This is a comprehensive course in both the theory and practice of Virtual Environments (VEs). Virtual Environments are simulations that engage the senses of users through real-time 3D graphics, audio and interaction to create an experience of presence within an artificial world. VEs are used in a variety of settings, including training, education, health, online collaboration, scientific visualization and entertainment. Their use is becoming more and more pervasive as hardware gets more capable of simulating reality in real-time (including graphics, physics and intelligent behavior). As part of the theoretical overview, the course will introduce the history of VEs, what kind of problems VEs have proven to be best at addressing, what are their shown limitations, what models of human-computer interaction apply to VEs and how these models are evolving and pushing the state-of-the-art in interactivity. The technical portion of the course will lead students through the construction and population of VEs in a very hands-on manner, covering topics such as world representation, real-time graphics and simulation issues, networked environments, avatars and interactive characters, event scripting and AI control, special real-time visual and aural effects and intuitive user interfaces.

Learning Outcome

On completion of the course students should:

  • Know what constitutes a virtual environment, why they have been created throughout history and how they are used today.
  • Be able to think critically about virtual environments as a user interface and design effective environments.
  • Understand how humans construct a mental image of their environment using visual cues and how this can be exploited.
  • Know the difference between presence and immersion, and understand how these may be measured.
  • Understand the principles of effective action in virtual environments, including concepts such as flow, implicit constraints, explicit constraints and contextual action.
  • Be familiar with the roles of characters in virtual environments and the common ways to make them autonomous and to animate them.
  • Know what an avatar is and understand the issues that relate to level of control.
  • Be familiar with the several techniques for constructing visual realism in virtual environments.
  • Be able to create an interactive virtual environment in a scripting language and use a scene representation, models, terrain, lights, texturing, physics, animation, heads-up-display and shaders.

Discussion Preparation

For many of the theoretical Monday sessions, students need to come particularily well prepared. They will need to study certain materials and be ready to participate in exercises or small group discussions during the class. Student contribution to these classes will count towards the participation grade.

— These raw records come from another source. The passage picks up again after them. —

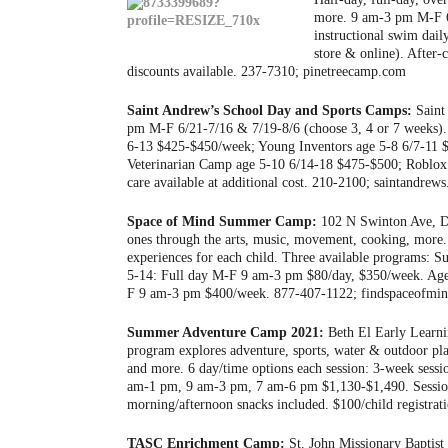
more. 9 am-3 pm M-F 6/
instructional swim dai
store & online). After-
discounts available. 237-7310; pinetreecamp.com
Saint Andrew’s School Day and Sports Camps:
Saint
pm M-F 6/21-7/16 & 7/19-8/6 (choose 3, 4 or 7 weeks)
6-13 $425-$450/week; Young Inventors age 5-8 6/7-11 $
Veterinarian Camp age 5-10 6/14-18 $475-$500; Roblox 
care available at additional cost. 210-2100; saintandr
Space of Mind Summer Camp:
102 N Swinton Ave, De
ones through the arts, music, movement, cooking, more. 
experiences for each child. Three available programs
5-14: Full day M-F 9 am-3 pm $80/day, $350/week. Ag
F 9 am-3 pm $400/week. 877-407-1122; findspaceofm
Summer Adventure Camp 2021:
Beth El Early Learni
program explores adventure, sports, water & outdoor pl
and more. 6 day/time options each session: 3-week ses
am-1 pm, 9 am-3 pm, 7 am-6 pm $1,130-$1,490. Session 
morning/afternoon snacks included. $100/child registrati
TASC Enrichment Camp:
St. John Missionary Baptist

MaterialDescriptionBe prepared by
PREP1Exploration of several different 3D environments
PREP2What is “presence”, where do you experience it?
PREP3Characters and archetypes that you know (just in-class)
PREP4Being an Avatar Online
PREP5Procedural Rhetoric
PREP6Interactive Art and Information, beyond reality
PREP7The Future

Assignments

During the semester, students should complete two programming assignments and a final programming project. These are all group projects, but M.Sc. level students can at most be in 2 person groups. Students discuss final project ideas with instructor in week 05, present a proposal to the class in week 08, demonstrate the project in week 12 and turn in a report on the project in the last week. Everything that has to be turned in, should arrive no later than at 23:59 on the due date, or else incur 10% penalty for each additional day, including weekends and holidays.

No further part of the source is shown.